Added to the precariousness of those who are intermittently permanent and spend long periods of time without work or of public employees who chain contracts, is that of wage earners who would like to work full-time but have to do so part-time due to their circumstances. For example, there are 1.3 million employees who are not working full time because they cannot find an eight-hour job, because the boom in underemployment that followed the 2008 financial crisis has not yet been reversed.

In the last five years, conciliation problems have intensified for many families (especially for women), which is reflected in the increase of 81,200 people in the number of part-time workers because they have to care for relatives , or in the 31,400 more who are with this type of contract because they have to meet obligations.

However, the biggest drama is not experienced by those who work fewer hours than they would like, but by those who are forced to leave the labor market to face these tasks. They are the inactive, who neither have a job nor are looking for one, and who have increased considerably in the last five years, by 690,000 people.

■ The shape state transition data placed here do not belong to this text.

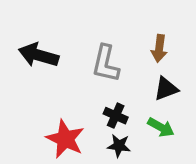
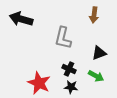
brown arrow: (159, 48) -> (94, 15), moved
black arrow: (38, 55) -> (21, 19), moved

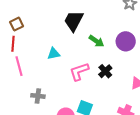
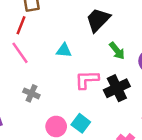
pink line: (19, 66) -> (20, 53), turned -36
black cross: (105, 71) -> (117, 88), size x1.5

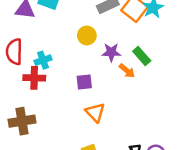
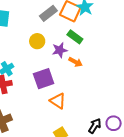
green rectangle: (142, 56) -> (75, 37), moved
purple square: (84, 82) -> (44, 79), size x1.5

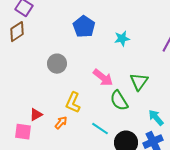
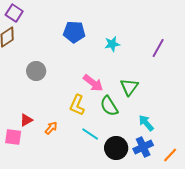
blue pentagon: (84, 27) -> (74, 32), turned -30
gray circle: (57, 64) -> (36, 71), moved
yellow L-shape: (73, 103) -> (77, 105), moved

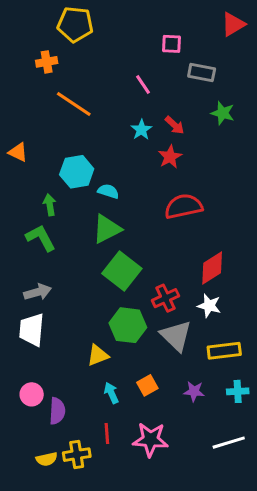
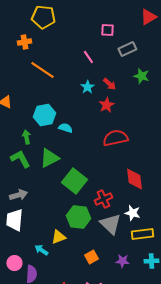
gray rectangle: (202, 72) -> (127, 49), turned -36
green triangle: (107, 229) -> (49, 158), moved
red diamond: (212, 268) -> (134, 179), turned -65
white star: (209, 306) -> (132, 213), moved
cyan arrow: (111, 393) -> (41, 250), moved, turned -32

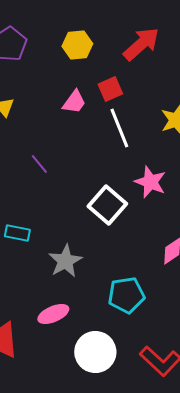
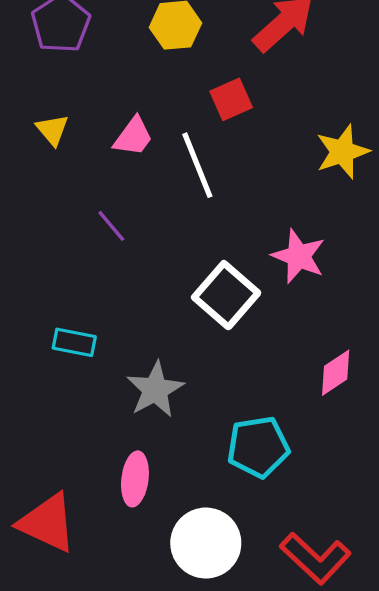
pink trapezoid: (74, 102) -> (133, 137), moved
white line: (119, 128) -> (197, 165), moved
pink ellipse: (53, 314) -> (135, 479), turned -60

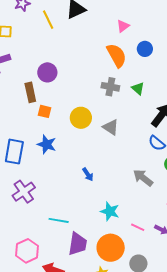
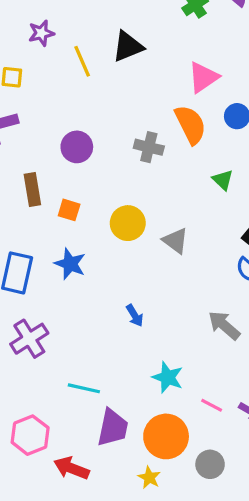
pink triangle: (123, 26) -> (203, 77), size x1.5
gray cross: (110, 87) -> (149, 147), moved
brown rectangle: (30, 92) -> (32, 189), moved

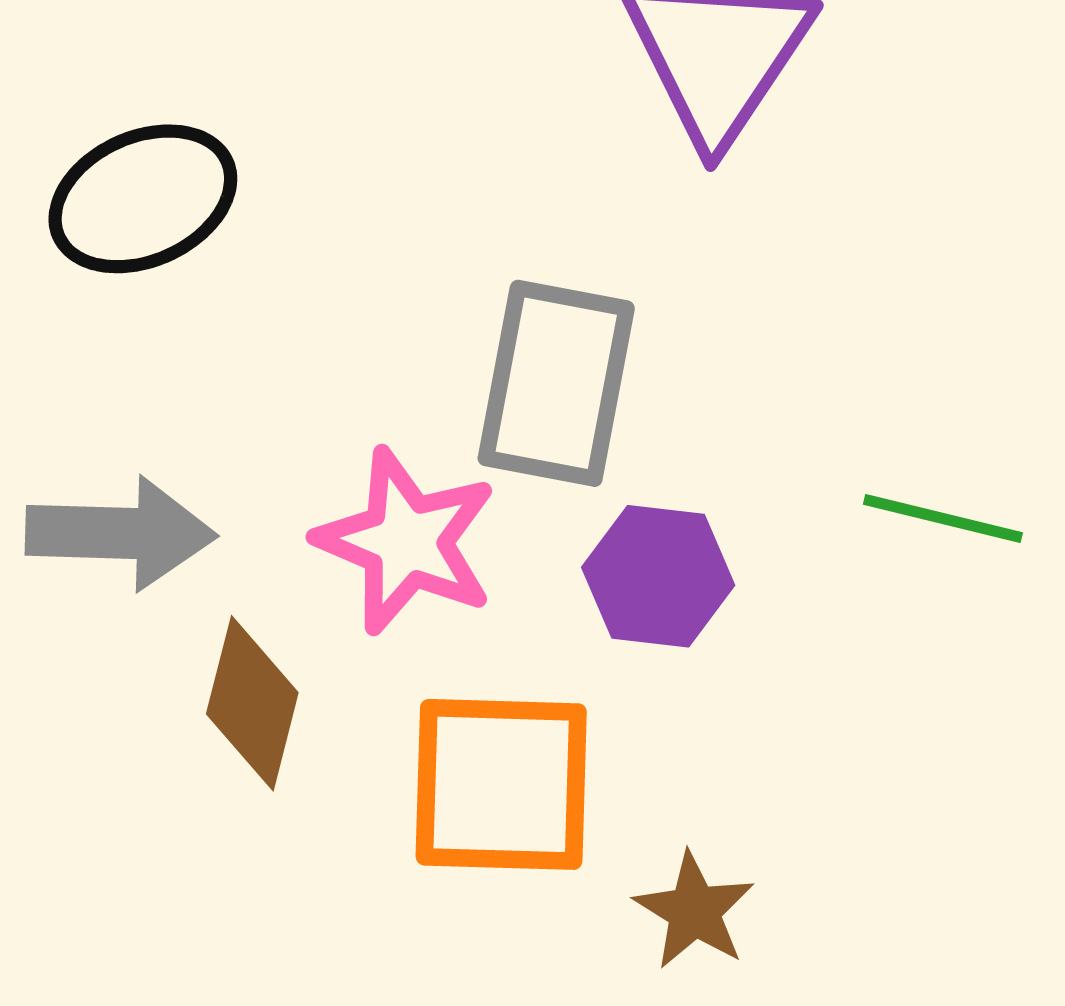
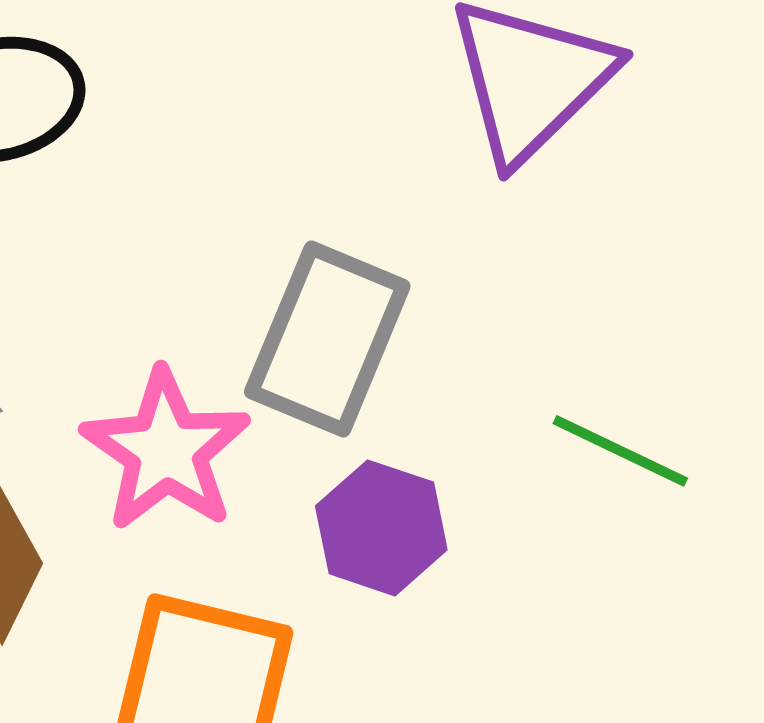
green line: (943, 518) -> (620, 451), moved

In total, 636,000 people in Spain do not work or seek employment because they have to dedicate themselves to caring for children or the sick, 25% more than in the second quarter of 2018, since improvements in facilities to balance life have not been sufficient personal and family, such as the equalization of maternity and paternity leave up to 16 weeks approved in this legislature.

The increase in the duration of paternity leave has contributed to an increase in the number of sick leave (now there are 531,000 more each quarter), although the main reason is due to the aging of the population, according to data from mutual insurance companies. .

This increase in sick leave and permits, together with part-time work and the rise of discontinuous permanent contracts -which do not work during some seasons-, cause the recovery of employment in the number of employed to be very out of step with the recovery of employment in hours worked. The country has 5.7% more workers, but the average number of hours worked per week has fallen by 5.1%. This phenomenon, which is common to other EU countries, is also influenced by the sectoral restructuring of employment.

Beyond these trends, the biggest losers in the Spanish labor market are young people, since 22% of those between the ages of 15 and 29 would like to work but cannot find a job, according to Eurostat, compared to 10.9%. community average. Although youth unemployment in our country has fallen (in 2018 it was 26.5%), the improvement has been greater in other countries, with which we have gone from being the third worst in the EU to occupying last place.

Part of the unemployment problem is justified by training and by the fact that Spain has a higher proportion of overqualified young people (with studies) than the EU average and also a much higher number of people without training, but has a shortage of profiles with an average technical qualification (that is, with a Vocational Training degree). The Executive has committed in the Recovery Plan to promote VT and, especially, its dual modality (which promotes practices), but the country has a lot to do on this path.

Spain has also worsened its relative position compared to other European countries in proportion of ‘ninis’, young people who neither study nor work, and now stands in the eighth worst position in the EU (in 2018 it was tenth), despite the fact that this collective has been reduced from 15.3% to 12.7%.

For young people, the rise in the Minimum Interprofessional Wage that has occurred in the last five years, of 46.7%, going from 735.9 euros in fourteen payments to 1,080 euros, has meant a strong improvement in their purchasing power, although it must be borne in mind that, as various experts have warned, the increase in the SMI may pose a barrier to entry into the labor market for people without experience.